**Aim of the task:** Search the records for the string "Infrastructure", and show each line where it appears.

Top of Records provided

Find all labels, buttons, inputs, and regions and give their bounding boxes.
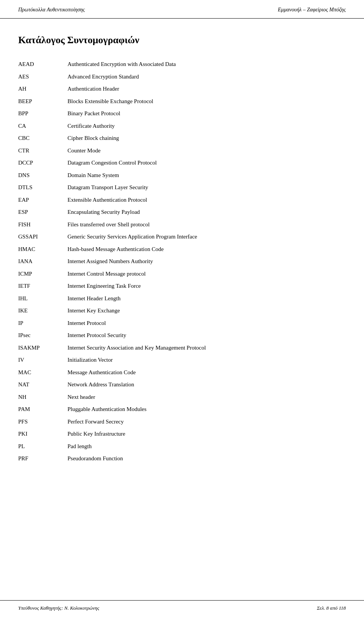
abbreviation-definition: Public Key Infrastructure (67, 428, 346, 440)
abbreviation-term: MAC (18, 366, 67, 379)
table-row: ICMPInternet Control Message protocol (18, 268, 346, 280)
table-row: CBCCipher Block chaining (18, 132, 346, 144)
table-row: AESAdvanced Encryption Standard (18, 71, 346, 83)
abbreviation-term: BEEP (18, 95, 67, 108)
abbreviation-definition: Certificate Authority (67, 120, 346, 132)
table-row: BPPBinary Packet Protocol (18, 107, 346, 120)
abbreviation-term: IV (18, 354, 67, 366)
abbreviation-term: DCCP (18, 157, 67, 169)
abbreviation-definition: Next header (67, 391, 346, 403)
abbreviation-term: CBC (18, 132, 67, 144)
abbreviation-definition: Internet Protocol (67, 317, 346, 329)
footer-left: Υπεύθυνος Καθηγητής: Ν. Κολοκοτρώνης (18, 605, 99, 611)
abbreviation-definition: Counter Mode (67, 144, 346, 157)
footer-right: Σελ. 8 από 118 (317, 605, 346, 611)
abbreviation-term: ICMP (18, 268, 67, 280)
header-left: Πρωτόκολλα Αυθεντικοποίησης (18, 7, 85, 13)
abbreviation-definition: Cipher Block chaining (67, 132, 346, 144)
abbreviation-definition: Pseudorandom Function (67, 452, 346, 465)
table-row: IKEInternet Key Exchange (18, 304, 346, 317)
abbreviation-definition: Extensible Authentication Protocol (67, 194, 346, 206)
abbreviation-definition: Advanced Encryption Standard (67, 71, 346, 83)
abbreviation-term: IANA (18, 255, 67, 268)
table-row: HMACHash-based Message Authentication Co… (18, 243, 346, 256)
abbreviation-term: PAM (18, 403, 67, 416)
abbreviation-term: PL (18, 440, 67, 453)
table-row: IVInitialization Vector (18, 354, 346, 366)
table-row: IPInternet Protocol (18, 317, 346, 329)
abbreviation-term: DNS (18, 169, 67, 182)
table-row: ESPEncapsulating Security Payload (18, 206, 346, 218)
table-row: PAMPluggable Authentication Modules (18, 403, 346, 416)
abbreviation-term: PRF (18, 452, 67, 465)
abbreviation-term: ESP (18, 206, 67, 218)
table-row: DTLSDatagram Transport Layer Security (18, 181, 346, 194)
abbreviation-term: FISH (18, 218, 67, 231)
abbreviation-definition: Encapsulating Security Payload (67, 206, 346, 218)
abbreviation-term: GSSAPI (18, 231, 67, 243)
abbreviation-definition: Internet Security Association and Key Ma… (67, 342, 346, 354)
page-footer: Υπεύθυνος Καθηγητής: Ν. Κολοκοτρώνης Σελ… (0, 600, 364, 618)
abbreviation-definition: Initialization Vector (67, 354, 346, 366)
abbreviation-term: CTR (18, 144, 67, 157)
abbreviation-term: NH (18, 391, 67, 403)
table-row: IANAInternet Assigned Numbers Authority (18, 255, 346, 268)
abbreviation-definition: Datagram Transport Layer Security (67, 181, 346, 194)
table-row: PRFPseudorandom Function (18, 452, 346, 465)
abbreviation-definition: Network Address Translation (67, 378, 346, 391)
abbreviation-term: IETF (18, 280, 67, 292)
abbreviation-definition: Internet Assigned Numbers Authority (67, 255, 346, 268)
table-row: AHAuthentication Header (18, 83, 346, 95)
abbreviation-definition: Internet Header Length (67, 292, 346, 305)
table-row: CTRCounter Mode (18, 144, 346, 157)
abbreviation-term: IPsec (18, 329, 67, 342)
abbreviation-term: IHL (18, 292, 67, 305)
table-row: AEADAuthenticated Encryption with Associ… (18, 58, 346, 71)
abbreviation-term: ISAKMP (18, 342, 67, 354)
abbreviation-term: EAP (18, 194, 67, 206)
table-row: PFSPerfect Forward Secrecy (18, 416, 346, 428)
table-row: DNSDomain Name System (18, 169, 346, 182)
abbreviation-definition: Internet Key Exchange (67, 304, 346, 317)
page-title: Κατάλογος Συντομογραφιών (18, 35, 346, 46)
main-content: Κατάλογος Συντομογραφιών AEADAuthenticat… (0, 19, 364, 488)
abbreviation-definition: Pluggable Authentication Modules (67, 403, 346, 416)
abbreviation-definition: Blocks Extensible Exchange Protocol (67, 95, 346, 108)
table-row: PKIPublic Key Infrastructure (18, 428, 346, 440)
abbreviation-definition: Binary Packet Protocol (67, 107, 346, 120)
abbreviation-table: AEADAuthenticated Encryption with Associ… (18, 58, 346, 465)
abbreviation-definition: Files transferred over Shell protocol (67, 218, 346, 231)
table-row: PLPad length (18, 440, 346, 453)
abbreviation-term: HMAC (18, 243, 67, 256)
abbreviation-term: AES (18, 71, 67, 83)
abbreviation-term: CA (18, 120, 67, 132)
abbreviation-definition: Message Authentication Code (67, 366, 346, 379)
abbreviation-term: DTLS (18, 181, 67, 194)
table-row: BEEPBlocks Extensible Exchange Protocol (18, 95, 346, 108)
abbreviation-definition: Datagram Congestion Control Protocol (67, 157, 346, 169)
table-row: IPsecInternet Protocol Security (18, 329, 346, 342)
table-row: EAPExtensible Authentication Protocol (18, 194, 346, 206)
table-row: GSSAPIGeneric Security Services Applicat… (18, 231, 346, 243)
abbreviation-definition: Pad length (67, 440, 346, 453)
abbreviation-term: BPP (18, 107, 67, 120)
abbreviation-definition: Internet Engineering Task Force (67, 280, 346, 292)
header-right: Εμμανουήλ – Ζαφείριος Μπόζης (278, 7, 346, 13)
table-row: NHNext header (18, 391, 346, 403)
abbreviation-definition: Authenticated Encryption with Associated… (67, 58, 346, 71)
table-row: MACMessage Authentication Code (18, 366, 346, 379)
table-row: ISAKMPInternet Security Association and … (18, 342, 346, 354)
table-row: NATNetwork Address Translation (18, 378, 346, 391)
abbreviation-definition: Authentication Header (67, 83, 346, 95)
abbreviation-term: IP (18, 317, 67, 329)
abbreviation-definition: Hash-based Message Authentication Code (67, 243, 346, 256)
table-row: DCCPDatagram Congestion Control Protocol (18, 157, 346, 169)
table-row: IHLInternet Header Length (18, 292, 346, 305)
abbreviation-term: AEAD (18, 58, 67, 71)
abbreviation-term: PKI (18, 428, 67, 440)
abbreviation-definition: Internet Control Message protocol (67, 268, 346, 280)
abbreviation-term: PFS (18, 416, 67, 428)
abbreviation-term: IKE (18, 304, 67, 317)
table-row: CACertificate Authority (18, 120, 346, 132)
abbreviation-definition: Perfect Forward Secrecy (67, 416, 346, 428)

Bottom of Records provided

**The answer:**
abbreviation-definition: Public Key Infrastructure (67, 428, 346, 440)
table-row: PKIPublic Key Infrastructure (18, 428, 346, 440)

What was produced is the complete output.